### Task brief
Check each line of the material below for the word "pessoas". Say how many lines have it, and nothing else.

### Supplied data
# # # # #
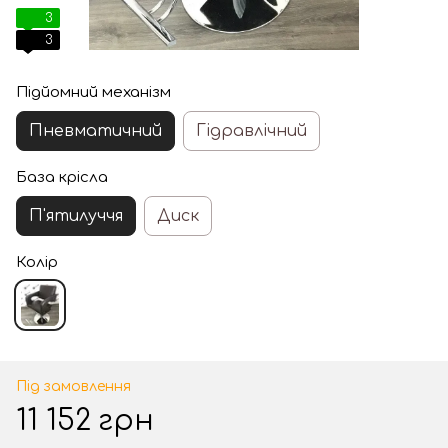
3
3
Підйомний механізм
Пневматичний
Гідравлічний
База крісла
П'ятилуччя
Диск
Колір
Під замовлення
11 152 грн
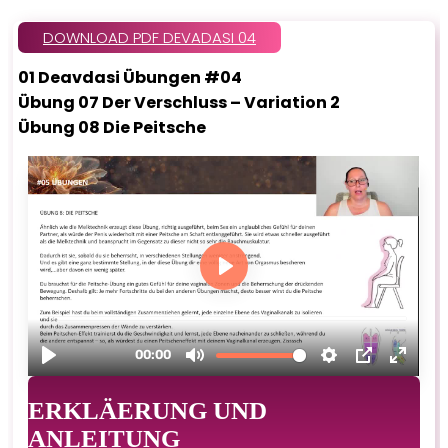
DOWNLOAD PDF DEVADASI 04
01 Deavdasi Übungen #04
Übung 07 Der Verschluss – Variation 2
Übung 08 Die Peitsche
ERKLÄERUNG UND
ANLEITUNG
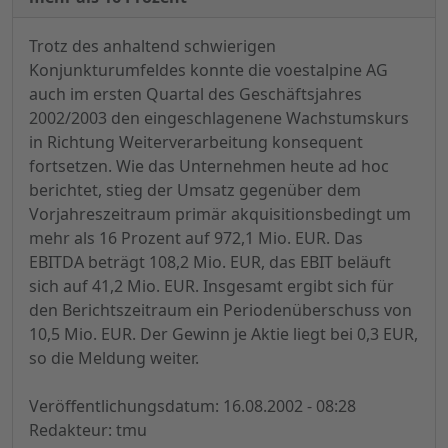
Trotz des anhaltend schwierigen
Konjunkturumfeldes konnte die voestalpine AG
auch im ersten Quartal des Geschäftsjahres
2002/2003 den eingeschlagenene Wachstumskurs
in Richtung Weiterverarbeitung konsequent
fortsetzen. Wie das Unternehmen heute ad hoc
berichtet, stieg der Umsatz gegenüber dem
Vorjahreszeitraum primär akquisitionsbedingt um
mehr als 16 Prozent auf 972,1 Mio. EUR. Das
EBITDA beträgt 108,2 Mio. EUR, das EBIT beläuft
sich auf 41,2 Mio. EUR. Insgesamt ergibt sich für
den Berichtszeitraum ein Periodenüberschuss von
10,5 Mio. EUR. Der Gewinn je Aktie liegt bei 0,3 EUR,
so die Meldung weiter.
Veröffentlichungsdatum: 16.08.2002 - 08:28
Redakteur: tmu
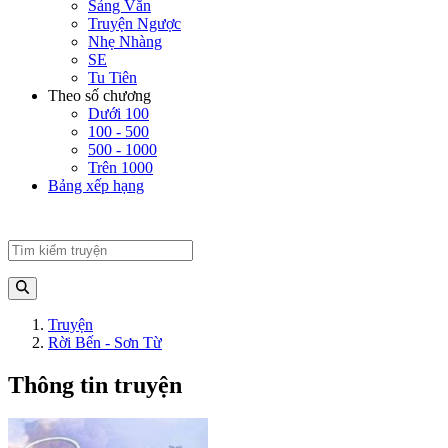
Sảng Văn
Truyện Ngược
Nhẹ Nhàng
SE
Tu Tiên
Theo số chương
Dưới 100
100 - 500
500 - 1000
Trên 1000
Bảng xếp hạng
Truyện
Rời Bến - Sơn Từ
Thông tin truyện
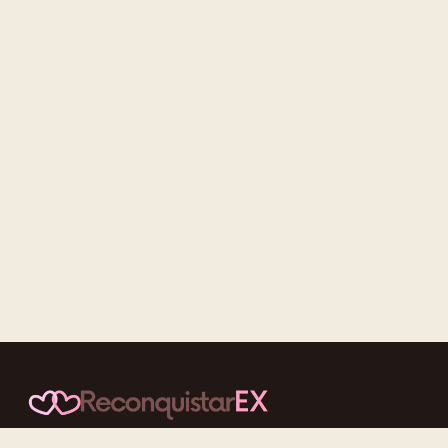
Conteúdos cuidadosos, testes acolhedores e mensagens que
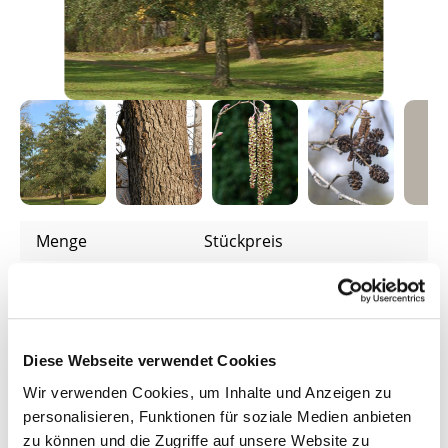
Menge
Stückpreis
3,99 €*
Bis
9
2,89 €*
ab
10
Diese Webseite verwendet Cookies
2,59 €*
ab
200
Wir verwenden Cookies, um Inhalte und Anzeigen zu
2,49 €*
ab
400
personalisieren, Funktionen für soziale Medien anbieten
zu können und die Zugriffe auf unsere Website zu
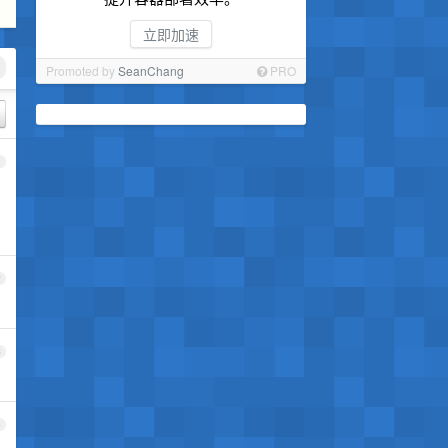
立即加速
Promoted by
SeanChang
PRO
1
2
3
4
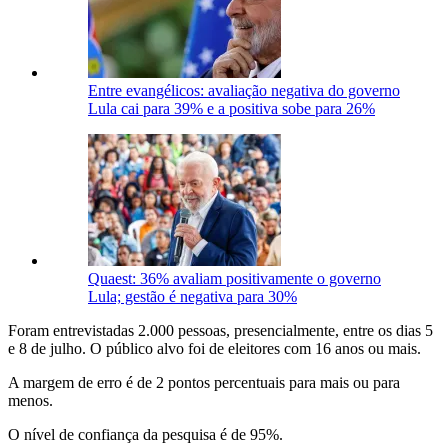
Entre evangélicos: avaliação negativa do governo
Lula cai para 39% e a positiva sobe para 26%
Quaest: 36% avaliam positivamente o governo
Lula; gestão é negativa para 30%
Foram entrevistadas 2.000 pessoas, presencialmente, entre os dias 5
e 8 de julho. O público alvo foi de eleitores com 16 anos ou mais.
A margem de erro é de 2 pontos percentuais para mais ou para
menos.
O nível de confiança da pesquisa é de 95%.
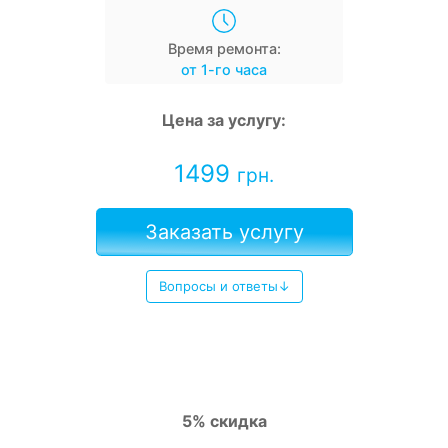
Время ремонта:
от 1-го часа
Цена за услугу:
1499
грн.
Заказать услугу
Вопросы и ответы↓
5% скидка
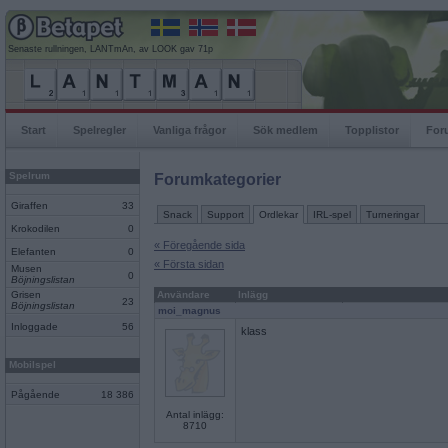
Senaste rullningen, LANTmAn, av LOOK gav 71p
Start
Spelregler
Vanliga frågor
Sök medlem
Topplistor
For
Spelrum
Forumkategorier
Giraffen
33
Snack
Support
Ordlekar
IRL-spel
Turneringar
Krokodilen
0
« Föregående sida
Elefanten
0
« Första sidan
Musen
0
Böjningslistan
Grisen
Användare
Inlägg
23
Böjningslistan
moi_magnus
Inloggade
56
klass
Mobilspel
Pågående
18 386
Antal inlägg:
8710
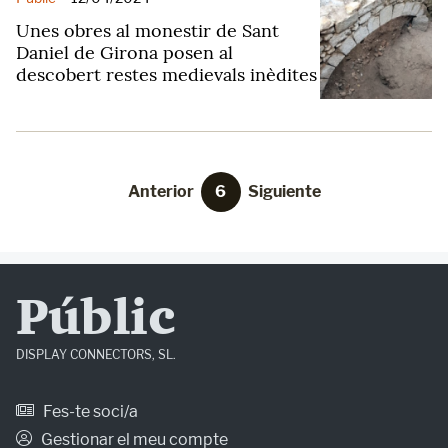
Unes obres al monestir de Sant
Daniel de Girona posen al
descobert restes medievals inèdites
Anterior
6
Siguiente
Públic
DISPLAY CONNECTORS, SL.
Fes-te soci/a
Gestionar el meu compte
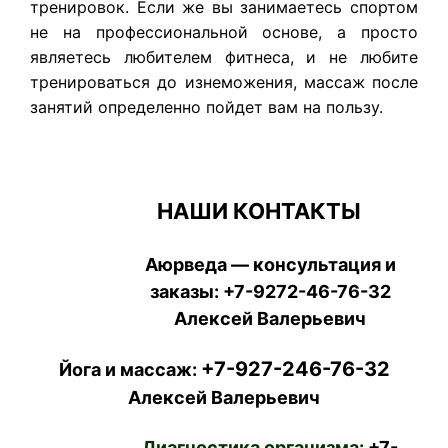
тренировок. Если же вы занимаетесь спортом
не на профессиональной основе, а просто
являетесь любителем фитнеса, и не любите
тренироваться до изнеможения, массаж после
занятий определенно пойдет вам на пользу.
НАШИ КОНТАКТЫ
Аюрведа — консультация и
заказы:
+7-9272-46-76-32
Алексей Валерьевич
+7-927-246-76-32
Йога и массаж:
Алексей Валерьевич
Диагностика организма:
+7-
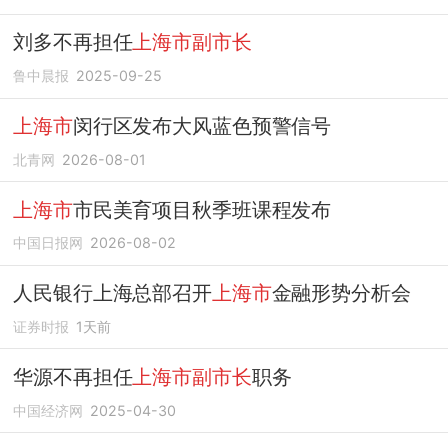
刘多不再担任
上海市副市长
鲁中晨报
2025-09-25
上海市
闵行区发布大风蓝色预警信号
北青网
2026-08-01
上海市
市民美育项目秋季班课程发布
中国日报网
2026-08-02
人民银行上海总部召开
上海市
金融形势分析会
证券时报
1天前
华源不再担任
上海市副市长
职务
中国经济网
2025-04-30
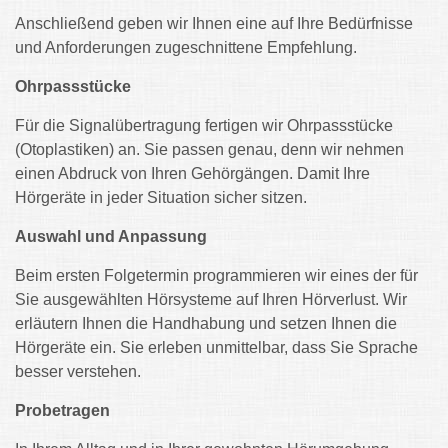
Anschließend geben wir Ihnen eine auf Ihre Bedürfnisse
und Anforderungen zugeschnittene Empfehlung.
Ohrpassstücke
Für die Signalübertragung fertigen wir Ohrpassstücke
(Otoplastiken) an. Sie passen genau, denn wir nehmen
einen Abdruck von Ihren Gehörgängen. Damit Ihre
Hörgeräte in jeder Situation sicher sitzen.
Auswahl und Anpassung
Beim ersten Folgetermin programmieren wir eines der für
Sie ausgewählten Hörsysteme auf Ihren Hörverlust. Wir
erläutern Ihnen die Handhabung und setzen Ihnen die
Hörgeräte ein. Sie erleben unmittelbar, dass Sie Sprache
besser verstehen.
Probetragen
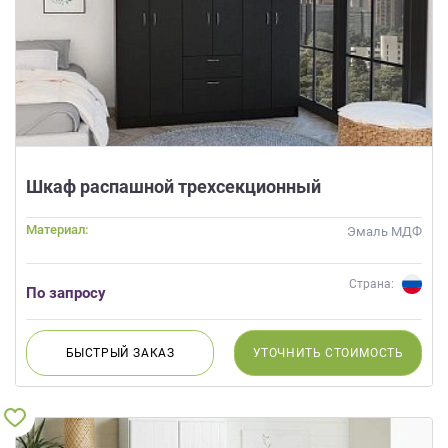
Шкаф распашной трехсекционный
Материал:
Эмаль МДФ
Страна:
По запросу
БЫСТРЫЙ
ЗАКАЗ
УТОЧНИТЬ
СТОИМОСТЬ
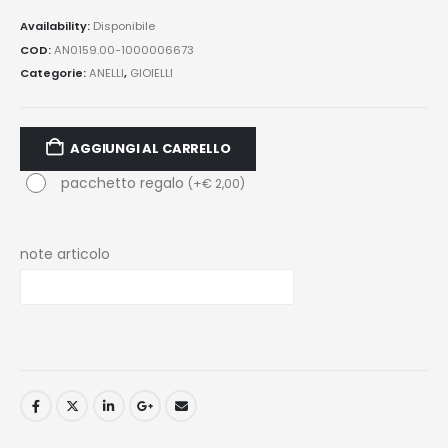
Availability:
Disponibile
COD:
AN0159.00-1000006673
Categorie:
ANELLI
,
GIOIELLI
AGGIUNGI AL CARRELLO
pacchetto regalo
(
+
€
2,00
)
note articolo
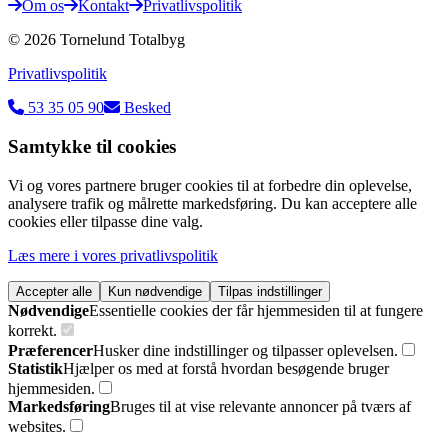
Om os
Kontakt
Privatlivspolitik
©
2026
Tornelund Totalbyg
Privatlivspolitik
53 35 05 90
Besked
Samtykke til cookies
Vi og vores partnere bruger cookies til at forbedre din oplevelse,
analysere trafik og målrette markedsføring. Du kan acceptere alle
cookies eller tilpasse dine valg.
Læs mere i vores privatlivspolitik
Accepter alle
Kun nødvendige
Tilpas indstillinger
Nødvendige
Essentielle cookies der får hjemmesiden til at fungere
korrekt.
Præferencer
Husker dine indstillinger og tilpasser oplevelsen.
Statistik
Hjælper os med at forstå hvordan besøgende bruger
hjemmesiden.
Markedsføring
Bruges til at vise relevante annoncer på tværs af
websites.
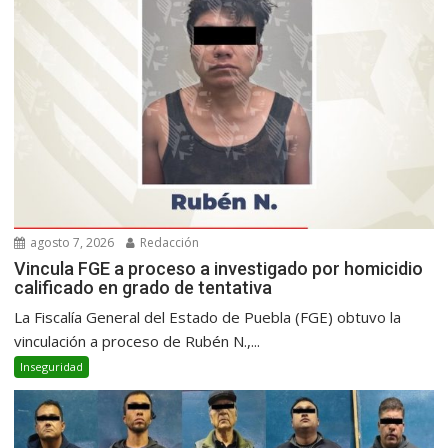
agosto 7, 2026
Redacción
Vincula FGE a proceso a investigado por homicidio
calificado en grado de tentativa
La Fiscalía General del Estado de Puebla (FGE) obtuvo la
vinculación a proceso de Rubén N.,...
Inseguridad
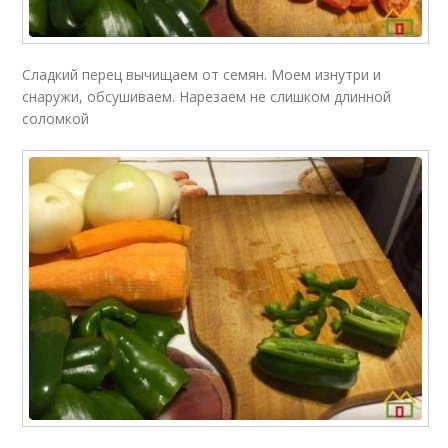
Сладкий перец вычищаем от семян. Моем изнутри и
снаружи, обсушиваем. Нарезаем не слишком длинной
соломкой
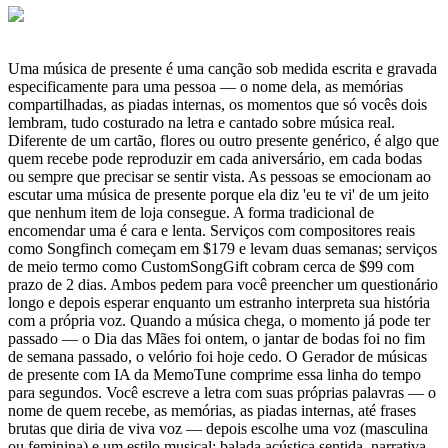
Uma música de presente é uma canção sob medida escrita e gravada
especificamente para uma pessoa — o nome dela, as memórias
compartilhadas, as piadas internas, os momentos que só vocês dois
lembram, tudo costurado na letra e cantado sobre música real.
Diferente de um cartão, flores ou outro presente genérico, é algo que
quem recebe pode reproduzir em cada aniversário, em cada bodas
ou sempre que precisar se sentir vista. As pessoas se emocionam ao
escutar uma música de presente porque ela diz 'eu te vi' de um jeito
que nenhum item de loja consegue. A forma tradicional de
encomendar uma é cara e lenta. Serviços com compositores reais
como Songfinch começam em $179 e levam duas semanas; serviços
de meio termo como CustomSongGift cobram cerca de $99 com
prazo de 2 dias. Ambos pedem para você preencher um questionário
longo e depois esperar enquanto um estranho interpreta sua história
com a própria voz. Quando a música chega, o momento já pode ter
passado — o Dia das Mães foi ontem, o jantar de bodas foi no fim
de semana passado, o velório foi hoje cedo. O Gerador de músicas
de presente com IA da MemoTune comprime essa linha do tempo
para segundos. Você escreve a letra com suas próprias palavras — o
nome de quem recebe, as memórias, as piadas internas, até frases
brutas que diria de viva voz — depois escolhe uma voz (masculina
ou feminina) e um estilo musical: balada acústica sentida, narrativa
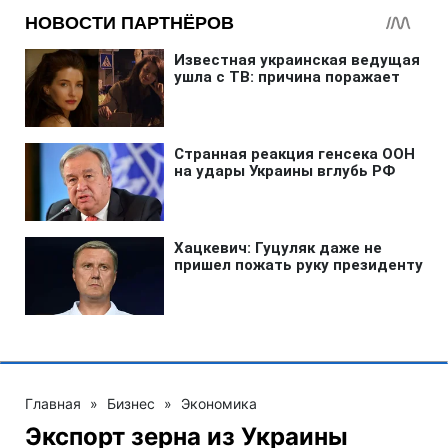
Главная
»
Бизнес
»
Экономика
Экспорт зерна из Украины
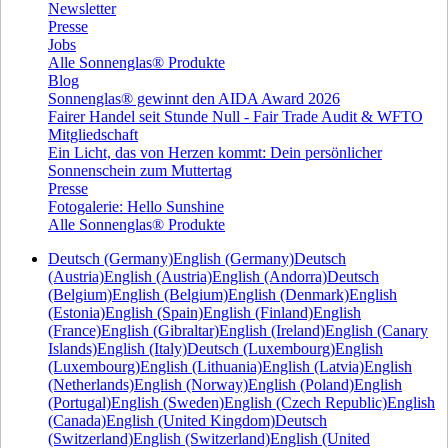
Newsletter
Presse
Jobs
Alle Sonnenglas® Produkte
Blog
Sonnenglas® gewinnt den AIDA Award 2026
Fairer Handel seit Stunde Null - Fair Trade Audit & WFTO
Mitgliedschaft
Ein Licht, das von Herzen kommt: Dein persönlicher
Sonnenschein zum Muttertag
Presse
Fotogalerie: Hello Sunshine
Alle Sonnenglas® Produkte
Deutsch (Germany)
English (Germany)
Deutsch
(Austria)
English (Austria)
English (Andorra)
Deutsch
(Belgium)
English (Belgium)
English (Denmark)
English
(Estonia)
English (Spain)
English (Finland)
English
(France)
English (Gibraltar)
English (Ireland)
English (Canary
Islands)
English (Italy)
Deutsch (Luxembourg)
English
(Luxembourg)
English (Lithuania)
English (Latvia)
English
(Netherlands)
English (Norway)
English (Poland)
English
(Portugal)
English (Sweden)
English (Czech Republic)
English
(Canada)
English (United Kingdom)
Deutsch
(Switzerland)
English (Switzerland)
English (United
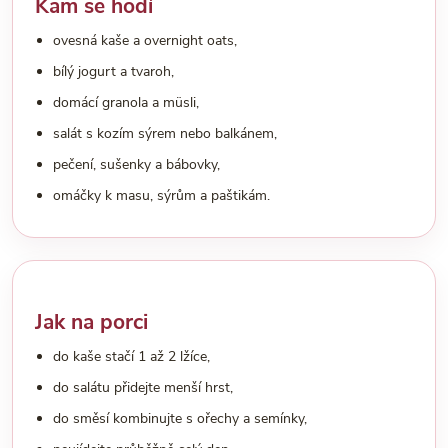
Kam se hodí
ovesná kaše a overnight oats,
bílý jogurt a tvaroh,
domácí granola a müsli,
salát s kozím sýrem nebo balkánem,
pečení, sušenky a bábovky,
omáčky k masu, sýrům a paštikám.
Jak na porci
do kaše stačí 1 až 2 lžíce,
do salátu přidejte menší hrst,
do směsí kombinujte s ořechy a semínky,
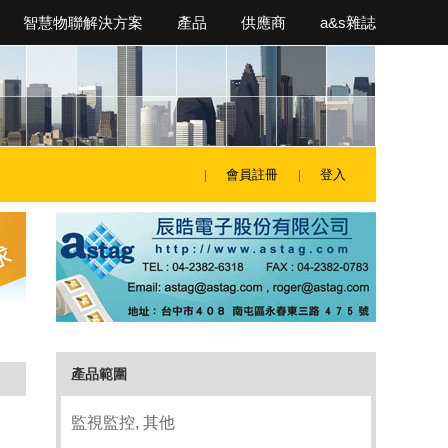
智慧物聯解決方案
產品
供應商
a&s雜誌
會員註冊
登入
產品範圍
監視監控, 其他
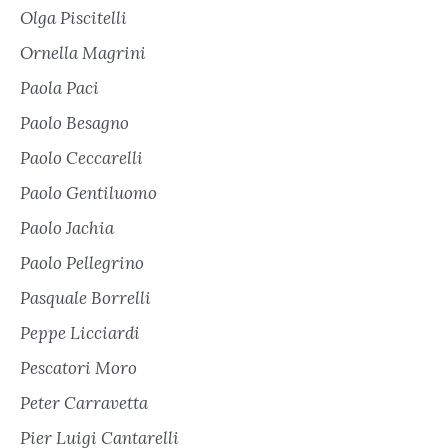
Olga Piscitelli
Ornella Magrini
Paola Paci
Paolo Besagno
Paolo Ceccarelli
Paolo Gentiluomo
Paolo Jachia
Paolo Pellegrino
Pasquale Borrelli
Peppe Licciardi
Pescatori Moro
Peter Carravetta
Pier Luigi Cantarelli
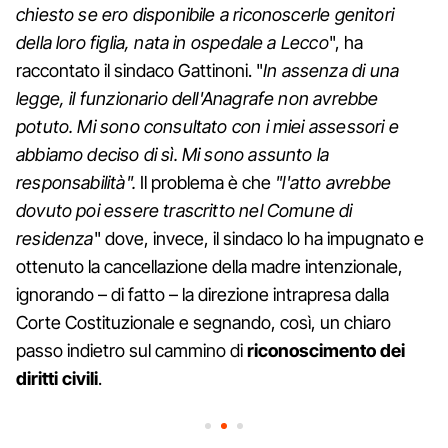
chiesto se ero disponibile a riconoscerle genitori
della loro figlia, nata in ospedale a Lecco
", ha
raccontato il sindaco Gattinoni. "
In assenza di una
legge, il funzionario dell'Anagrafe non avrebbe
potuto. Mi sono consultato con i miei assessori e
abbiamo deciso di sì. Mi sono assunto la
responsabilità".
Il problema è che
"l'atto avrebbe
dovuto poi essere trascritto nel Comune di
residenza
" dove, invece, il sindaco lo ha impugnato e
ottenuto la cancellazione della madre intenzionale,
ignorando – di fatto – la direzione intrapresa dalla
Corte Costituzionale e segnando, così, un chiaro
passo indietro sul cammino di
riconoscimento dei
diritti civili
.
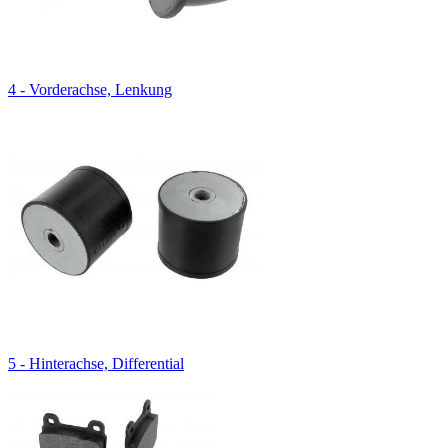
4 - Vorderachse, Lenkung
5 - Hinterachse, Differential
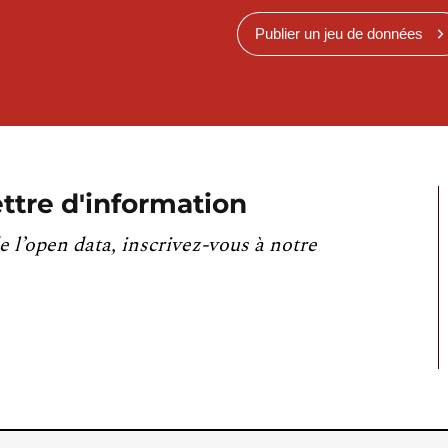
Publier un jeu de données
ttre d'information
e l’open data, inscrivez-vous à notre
# # # # #
### The completed task
2